Maîtrise du matériel (les robots) et des logiciels qui les font fonctionner

En à peine 5 ans d'existence, Exotec s'est frayé une place dans les entrepôts de Carrefour, CDiscount ou encore Uniqlo grâce à son système Skypod. Concrètement, la startup construit au sein des entrepôts une structure modulaire qui peut atteindre plus de 10 mètres de haut et accueillir des centaines de bac de rangement. Les Skypods, de petits robots électriques carrés de quelques centimètres de haut, circulent au sein de cette ruche à la fois latéralement et verticalement, à une vitesse pouvant atteindre 4 mètres par seconde. Leur mission : récupérer des bacs de produits (un par un) pour les amener jusqu'à des postes de travail où des préparateurs de commandes récupèrent les objets demandés par les clients. Puis ils remontent les bacs dans la structure, et vont en chercher d'autres.

Le système robotisé remplace ainsi une partie pénible du travail humain, le "picking", qui consiste à aller chercher les produits de chaque commande dans les étagères et donc à parcourir plus d'une dizaine de kilomètres par jour. Ici, les produits -stockés sur une surface réduite grâce à la hauteur de la structure- arrivent jusqu'au préparateur de commande, qui n'aura ensuite plus qu'à les récupérer pour les placer dans un autre bac. Pour organiser ce ballet logistique, la startup édite ses propres logiciels afin que les robots fonctionnent de façon autonome dans leur espace dédié. Ainsi, ils ne se croisent jamais et se mettent en recharge par eux-mêmes. De fait, Exotec maîtrise à la fois le matériel et le logiciel qui le fait fonctionner, ce qui n'est pas étranger à sa valorisation.

En ligne de mire, un entrepôt entièrement robotisé

Si le Skypod est le produit phare d'Exotec, la startup janvier a commencé à élargir son offre de robots en janvier 2021 avec le « Skypicker ». Ce bras robotique fixe peut préparer les commandes de certains produits en les récupérant dans les bacs... apportés par les Skypod. L'entreprise a ainsi posé les deux premiers maillons d'une chaîne qu'elle compte poursuivre bien au-delà.
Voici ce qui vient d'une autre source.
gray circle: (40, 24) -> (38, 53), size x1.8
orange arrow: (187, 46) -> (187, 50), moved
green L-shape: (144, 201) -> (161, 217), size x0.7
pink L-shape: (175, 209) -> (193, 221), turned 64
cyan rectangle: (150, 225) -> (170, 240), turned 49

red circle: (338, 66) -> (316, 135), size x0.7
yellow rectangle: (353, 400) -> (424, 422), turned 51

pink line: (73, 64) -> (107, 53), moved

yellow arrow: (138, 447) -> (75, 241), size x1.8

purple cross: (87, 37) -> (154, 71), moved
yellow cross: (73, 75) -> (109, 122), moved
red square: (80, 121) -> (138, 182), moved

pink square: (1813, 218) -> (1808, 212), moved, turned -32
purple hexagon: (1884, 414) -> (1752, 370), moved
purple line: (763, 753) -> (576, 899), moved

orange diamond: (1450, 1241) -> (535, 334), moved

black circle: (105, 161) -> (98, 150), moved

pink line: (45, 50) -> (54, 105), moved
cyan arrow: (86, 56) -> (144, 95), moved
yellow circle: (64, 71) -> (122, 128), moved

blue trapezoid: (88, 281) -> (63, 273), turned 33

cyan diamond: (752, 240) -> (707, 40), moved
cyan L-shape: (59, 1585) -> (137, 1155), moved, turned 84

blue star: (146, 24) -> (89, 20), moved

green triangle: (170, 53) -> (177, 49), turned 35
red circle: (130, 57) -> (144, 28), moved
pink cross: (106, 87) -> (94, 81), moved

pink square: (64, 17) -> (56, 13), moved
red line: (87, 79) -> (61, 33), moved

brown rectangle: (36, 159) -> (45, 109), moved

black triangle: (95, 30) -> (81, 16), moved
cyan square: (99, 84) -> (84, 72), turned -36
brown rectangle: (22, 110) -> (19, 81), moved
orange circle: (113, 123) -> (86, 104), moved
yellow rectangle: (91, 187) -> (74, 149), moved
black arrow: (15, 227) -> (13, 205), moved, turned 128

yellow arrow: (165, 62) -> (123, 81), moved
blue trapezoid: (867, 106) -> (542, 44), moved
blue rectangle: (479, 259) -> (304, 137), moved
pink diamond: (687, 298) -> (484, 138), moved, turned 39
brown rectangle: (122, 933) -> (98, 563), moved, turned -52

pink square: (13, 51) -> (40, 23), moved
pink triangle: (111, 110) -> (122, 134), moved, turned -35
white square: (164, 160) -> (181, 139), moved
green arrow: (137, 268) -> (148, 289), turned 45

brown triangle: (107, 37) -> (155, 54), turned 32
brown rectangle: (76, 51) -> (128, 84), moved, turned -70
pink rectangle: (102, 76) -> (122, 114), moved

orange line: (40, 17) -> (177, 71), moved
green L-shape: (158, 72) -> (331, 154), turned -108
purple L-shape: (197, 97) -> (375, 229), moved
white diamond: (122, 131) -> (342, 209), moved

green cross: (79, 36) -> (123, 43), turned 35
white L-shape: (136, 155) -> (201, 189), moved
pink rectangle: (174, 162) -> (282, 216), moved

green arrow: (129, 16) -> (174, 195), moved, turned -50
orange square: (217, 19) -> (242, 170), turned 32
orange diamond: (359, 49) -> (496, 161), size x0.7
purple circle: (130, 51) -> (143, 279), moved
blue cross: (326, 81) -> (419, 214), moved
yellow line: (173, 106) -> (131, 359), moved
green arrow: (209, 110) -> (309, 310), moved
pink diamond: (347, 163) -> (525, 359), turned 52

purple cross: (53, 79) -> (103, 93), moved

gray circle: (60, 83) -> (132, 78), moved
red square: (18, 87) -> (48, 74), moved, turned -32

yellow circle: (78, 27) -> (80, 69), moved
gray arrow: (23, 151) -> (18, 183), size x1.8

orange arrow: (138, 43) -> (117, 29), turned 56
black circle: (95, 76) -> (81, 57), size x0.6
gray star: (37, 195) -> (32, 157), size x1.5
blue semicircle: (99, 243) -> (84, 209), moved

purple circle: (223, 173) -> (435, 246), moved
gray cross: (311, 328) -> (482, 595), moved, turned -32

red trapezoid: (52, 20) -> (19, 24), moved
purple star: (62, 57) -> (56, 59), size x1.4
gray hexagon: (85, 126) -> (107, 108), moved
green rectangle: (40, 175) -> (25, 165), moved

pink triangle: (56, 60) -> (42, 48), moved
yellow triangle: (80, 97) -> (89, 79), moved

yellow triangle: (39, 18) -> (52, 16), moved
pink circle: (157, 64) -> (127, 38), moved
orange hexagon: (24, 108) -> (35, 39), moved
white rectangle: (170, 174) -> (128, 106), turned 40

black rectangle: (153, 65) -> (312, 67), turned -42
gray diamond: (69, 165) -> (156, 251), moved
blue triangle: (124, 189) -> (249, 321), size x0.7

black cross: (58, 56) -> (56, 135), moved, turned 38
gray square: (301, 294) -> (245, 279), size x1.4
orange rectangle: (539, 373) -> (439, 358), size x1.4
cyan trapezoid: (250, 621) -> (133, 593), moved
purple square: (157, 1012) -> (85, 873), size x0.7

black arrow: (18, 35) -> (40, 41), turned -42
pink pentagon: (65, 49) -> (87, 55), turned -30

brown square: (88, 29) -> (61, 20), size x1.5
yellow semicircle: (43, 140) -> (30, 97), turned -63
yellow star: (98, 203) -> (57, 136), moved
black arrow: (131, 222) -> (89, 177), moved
"Nous voulons aller au plus vite vers l'entrepôt logistique robotisé", annonce à La Tribune Renaud Heitz, CTO et cofondateur de la startup. Dans la vision d'Exotec, l'entrepôt n'est pas dépourvu d'humain, mais des machines sont placées à chaque emplacement stratégique de la chaîne logistique, où elles peuvent apporter le plus de valeur par rapport à du travail humain.

Pour y parvenir, la licorne prévoit d'étendre sa ligne de produits, et elle travaille en continu sur le logiciel de gestion destiné à articuler ces modules. "Dans notre plan de R&D [recherche et développement, ndlr], nous envisageons une sortie majeure par an", précise le CTO. Une grande avancée logicielle et un nouveau produit devraient ainsi être présentés au premier semestre, nous confie-t-il.

La startup a de nombreux enjeux à adresser, qui vont de l'optimisation du stockage des produits, au séquençage des commandes (l'ordre de prise en charge). Mais si Exotec a un grand chantier à réaliser sur l'entrepôt robotisé, son CTO se projette déjà plus loin :

"A terme, nos logiciels pourraient gérer des ensembles d'entrepôts, et avoir la mainmise sur la chaîne logistique complète, de la gestion des flux de produits à la question du positionnement des entrepôts en passant par l'emballage."

La réussite de la standardisation

Un des principaux ingrédients du succès d'Exotec est la standardisation, dans un secteur où les dispositifs peuvent être personnalisés pour chaque entrepôt. Autrement dit, ses robots sont exactement les mêmes, quel que soit le client, et quel que soit le continent où ils sont déployés. "Les acteurs traditionnels sont habitués à personnaliser les dispositifs sur des détails, par exemple sur la taille des écrans ou la couleur des boîtes. Mais il faut amener le marché à se rendre compte des intérêts de la standardisation en termes de prix, de robustesse et de disponibilité", argumente Renaud Heitz.

Pour la startup, la standardisation offre plusieurs atouts. Par exemple, si elle prévoit une production surdimensionnée de robots pour un projet, elle pourra attribuer les robots en trop au projet suivant, et ainsi absorber le surplus. Ou encore, elle peut déployer rapidement des robots supplémentaires dans un entrepôt lors des pics d'activités comme les fêtes de fin d'année.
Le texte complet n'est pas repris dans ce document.